As far as the Paz case is concerned, the Foreign Ministry said today it is not prepared to make any comment whatever, since it is still awaiting a report from its Embassy in Moscow on the details of the accusations regarding Mr. Paz. But other recent incidents reflecting Soviet-Israeli relations were pointed out by knowledgeable sources here.

One of these incidents concerns the Kremlin’s envoy to Israel, Ambassador Dimitri Chubakhin. Last week when nearly 50 national parliaments were officially represented here at the dedication of Israel’s new Knesset (Parliament) building, the Supreme Soviet, (national parliament) of the Soviet Union, was not represented. Several weeks ago, Mr. Chubakhin had told Israel that his Government had delegated him to represent the Supreme Soviet at the ceremonies here. However, Mr.

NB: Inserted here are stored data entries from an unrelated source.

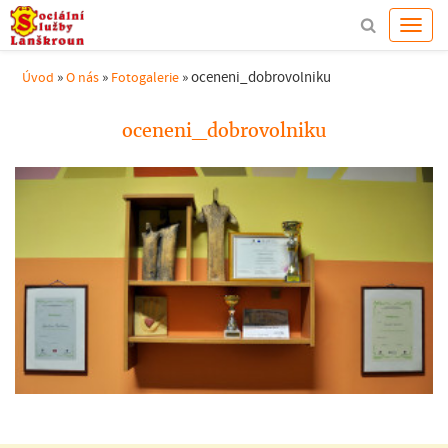
»
»
»
oceneni_dobrovolniku
Úvod
O nás
Fotogalerie
oceneni_dobrovolniku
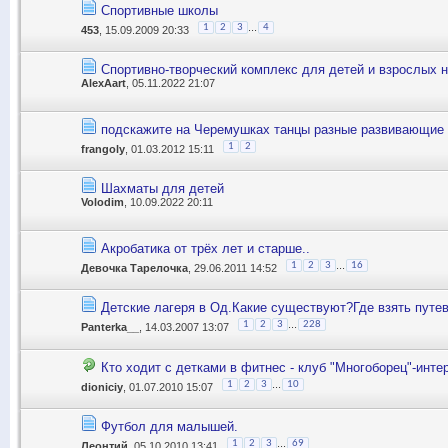
Спортивные школы
...
1
2
3
4
453
, 15.09.2009 20:33
Спортивно-творческий комплекс для детей и взрослых 
AlexAart
, 05.11.2022 21:07
подскажите на Черемушках танцы разные развивающие к
1
2
frangoly
, 01.03.2012 15:11
Шахматы для детей
Volodim
, 10.09.2022 20:11
Акробатика от трёх лет и старше..
...
1
2
3
16
Девочка Тарелочка
, 29.06.2011 14:52
Детские лагеря в Од.Какие существуют?Где взять путе
...
1
2
3
228
Panterka__
, 14.03.2007 13:07
Кто ходит с детками в фитнес - клуб "Многоборец"-инте
...
1
2
3
10
dioniciy
, 01.07.2010 15:07
Футбол для малышей.
...
1
2
3
69
Леонтий
, 05.10.2010 13:41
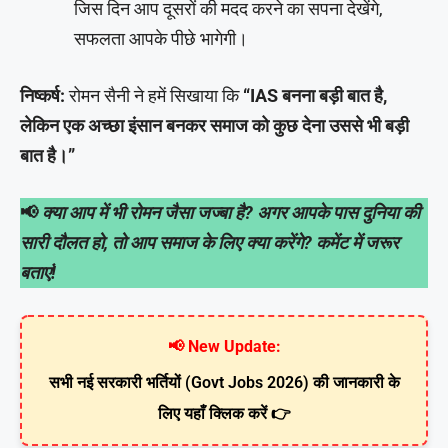
जिस दिन आप दूसरों की मदद करने का सपना देखेंगे,
सफलता आपके पीछे भागेगी।
निष्कर्ष:
रोमन सैनी ने हमें सिखाया कि
“IAS बनना बड़ी बात है,
लेकिन एक अच्छा इंसान बनकर समाज को कुछ देना उससे भी बड़ी
बात है।”
📢
क्या आप में भी रोमन जैसा जज्बा है? अगर आपके पास दुनिया की
सारी दौलत हो, तो आप समाज के लिए क्या करेंगे? कमेंट में जरूर
बताएं!
📢 New Update:
सभी नई सरकारी भर्तियों (Govt Jobs 2026) की जानकारी के
लिए यहाँ क्लिक करें 👉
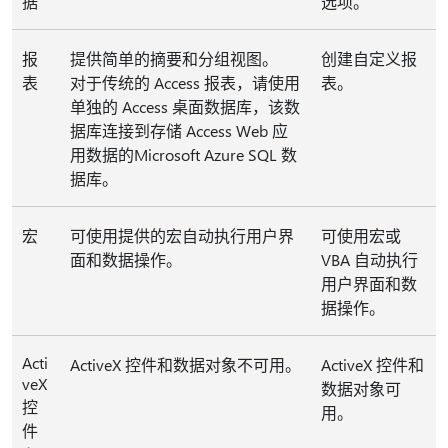
据
选项。
报
提供简单的摘要和分组视图。
创建自定义报
表
对于传统的 Access 报表，请使用
表。
单独的 Access 桌面数据库，该数
据库连接到存储 Access Web 应
用数据的Microsoft Azure SQL 数
据库。
宏
可使用提供的宏自动执行用户界
可使用宏或
面和数据操作。
VBA 自动执行
用户界面和数
据操作。
Acti
ActiveX 控件和数据对象不可用。
ActiveX 控件和
veX
数据对象可
控
用。
件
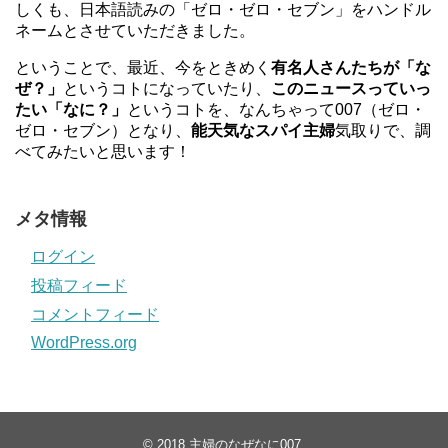
しくも、日本語読みの「ゼロ・ゼロ・セブン」をハンドル
ネームとさせていただきました。
ということで、最近、今をときめく
有名人さんたちが「な
ぜ？」
というコトになっていたり、
このニュースっていっ
たい「なに？」
というコトを、なんちゃって007（ゼロ・
ゼロ・セブン）となり、
能天気なスパイ主婦
気取りで、調
べてみたいと思います！
メタ情報
ログイン
投稿フィード
コメントフィード
WordPress.org
© 2018
主婦のなぜなに007
.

Chubakhin had, meanwhile, left for home on leave, and returned too late to attend the Jerusalem ceremonies.

Another instance indicating Soviet antagonism was revealed here today in connection with a recent visit paid to Moscow by Joseph Tekoah, deputy director-general of Israel’s Foreign Ministry and Israel’s former Ambassador to Moscow. Contrary to diplomatic protocol, no official of the Soviet Foreign Ministry welcomed Mr. Tekoah when he came to Moscow, nor could Mr. Tekoah meet with any Foreign Ministry official while in the Soviet capital.